Jesse Duke | |
Birth Name: | Jesse Chisholm Duke |
Birth Date: | 7 March 1853 |
Birth Place: | Cahaba, Alabama, U.S. |
Death Place: | Chicago, Illinois, U.S. |
Nationality: | American |
Other Names: | J. C. Duke |
Occupation: | Editor, publisher, activist |
Jesse Chisholm Duke (March 7, 1853 – January 23, 1916) was a religious and political leader in Alabama who established and edited the Baptist Montgomery Herald newspaper and served as a Selma University trustee.[1] He advocated for civil rights for African Americans.[2]
Duke was born into slavery in March 1853 and raised on a plantation near Cahaba, Alabama. At the age of 10 he was hired as a servant to a family of French refugees. The eldest daughter taught school, giving Jesse his first education.[3] In the 1870s he owned a grocery store and was a teacher. He established the Herald in the 1880s.[4] Duke was an influential political leader among Republicans.

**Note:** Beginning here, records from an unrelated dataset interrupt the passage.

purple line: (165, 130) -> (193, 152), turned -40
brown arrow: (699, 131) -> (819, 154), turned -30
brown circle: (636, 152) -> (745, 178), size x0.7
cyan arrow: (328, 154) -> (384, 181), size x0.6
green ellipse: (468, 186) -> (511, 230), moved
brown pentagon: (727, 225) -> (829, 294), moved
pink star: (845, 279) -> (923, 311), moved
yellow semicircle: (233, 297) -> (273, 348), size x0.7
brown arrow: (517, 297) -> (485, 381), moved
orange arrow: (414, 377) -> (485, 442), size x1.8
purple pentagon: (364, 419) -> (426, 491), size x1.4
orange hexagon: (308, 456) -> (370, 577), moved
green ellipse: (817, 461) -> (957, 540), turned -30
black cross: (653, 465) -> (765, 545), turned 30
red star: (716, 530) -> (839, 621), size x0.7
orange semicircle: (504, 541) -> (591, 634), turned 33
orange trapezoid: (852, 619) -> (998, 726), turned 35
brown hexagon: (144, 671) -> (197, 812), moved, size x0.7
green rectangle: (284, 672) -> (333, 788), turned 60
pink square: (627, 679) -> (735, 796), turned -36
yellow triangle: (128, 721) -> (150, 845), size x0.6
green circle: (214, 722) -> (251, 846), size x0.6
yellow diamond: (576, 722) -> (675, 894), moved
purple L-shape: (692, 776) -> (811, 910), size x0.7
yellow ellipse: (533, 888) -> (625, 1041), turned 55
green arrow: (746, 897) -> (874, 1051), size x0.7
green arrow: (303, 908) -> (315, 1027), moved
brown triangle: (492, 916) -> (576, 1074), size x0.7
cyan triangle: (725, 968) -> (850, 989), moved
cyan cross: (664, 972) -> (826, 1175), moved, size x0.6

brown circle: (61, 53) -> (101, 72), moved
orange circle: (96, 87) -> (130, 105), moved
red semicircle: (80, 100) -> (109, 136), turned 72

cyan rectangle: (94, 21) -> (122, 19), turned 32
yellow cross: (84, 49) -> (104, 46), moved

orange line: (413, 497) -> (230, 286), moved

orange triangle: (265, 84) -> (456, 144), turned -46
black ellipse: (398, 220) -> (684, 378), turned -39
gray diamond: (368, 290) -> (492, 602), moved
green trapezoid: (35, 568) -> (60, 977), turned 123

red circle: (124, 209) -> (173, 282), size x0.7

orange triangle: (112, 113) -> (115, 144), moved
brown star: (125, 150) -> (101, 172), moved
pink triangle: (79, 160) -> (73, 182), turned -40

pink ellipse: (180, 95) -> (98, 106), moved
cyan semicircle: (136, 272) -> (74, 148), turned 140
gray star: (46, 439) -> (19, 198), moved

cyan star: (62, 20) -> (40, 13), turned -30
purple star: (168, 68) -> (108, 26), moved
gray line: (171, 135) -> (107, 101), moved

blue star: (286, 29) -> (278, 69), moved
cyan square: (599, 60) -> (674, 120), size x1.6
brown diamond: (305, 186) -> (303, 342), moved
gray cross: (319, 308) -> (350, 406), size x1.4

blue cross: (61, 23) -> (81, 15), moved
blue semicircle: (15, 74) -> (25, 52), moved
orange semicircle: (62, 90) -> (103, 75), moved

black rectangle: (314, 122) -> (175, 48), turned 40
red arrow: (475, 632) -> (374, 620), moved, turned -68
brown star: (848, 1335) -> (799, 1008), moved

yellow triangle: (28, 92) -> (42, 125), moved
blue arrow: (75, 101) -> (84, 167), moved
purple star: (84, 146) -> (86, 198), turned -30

He wrote an anti-lynching article that called out white journalists for turning a blind to the children fathered by white men and African American women, drawing a strong reaction that instigated Duke fleeing with his family to Pine Bluff, Arkansas where he started another newspaper. Local whites held a public meeting and condemned him as a vile and dangerous character after he published a statement about the growing appreciation a white "Juliet" could have for a "colored Romeo".[5]
Duke condemned biased all-white juries and the convict labor system it supplied.[6] He corresponded with Booker T. Washington about relocating the Lincoln School in Marion to Montgomery.[7]
He led the Alabama Colored Press Association during its establishment.[8]
Architect and engineer Charles Sumner Duke (1879–1952) was his son.[9]
The Library of Congress has the Montgomery Herald 1886 to 1887 in its collection.[10]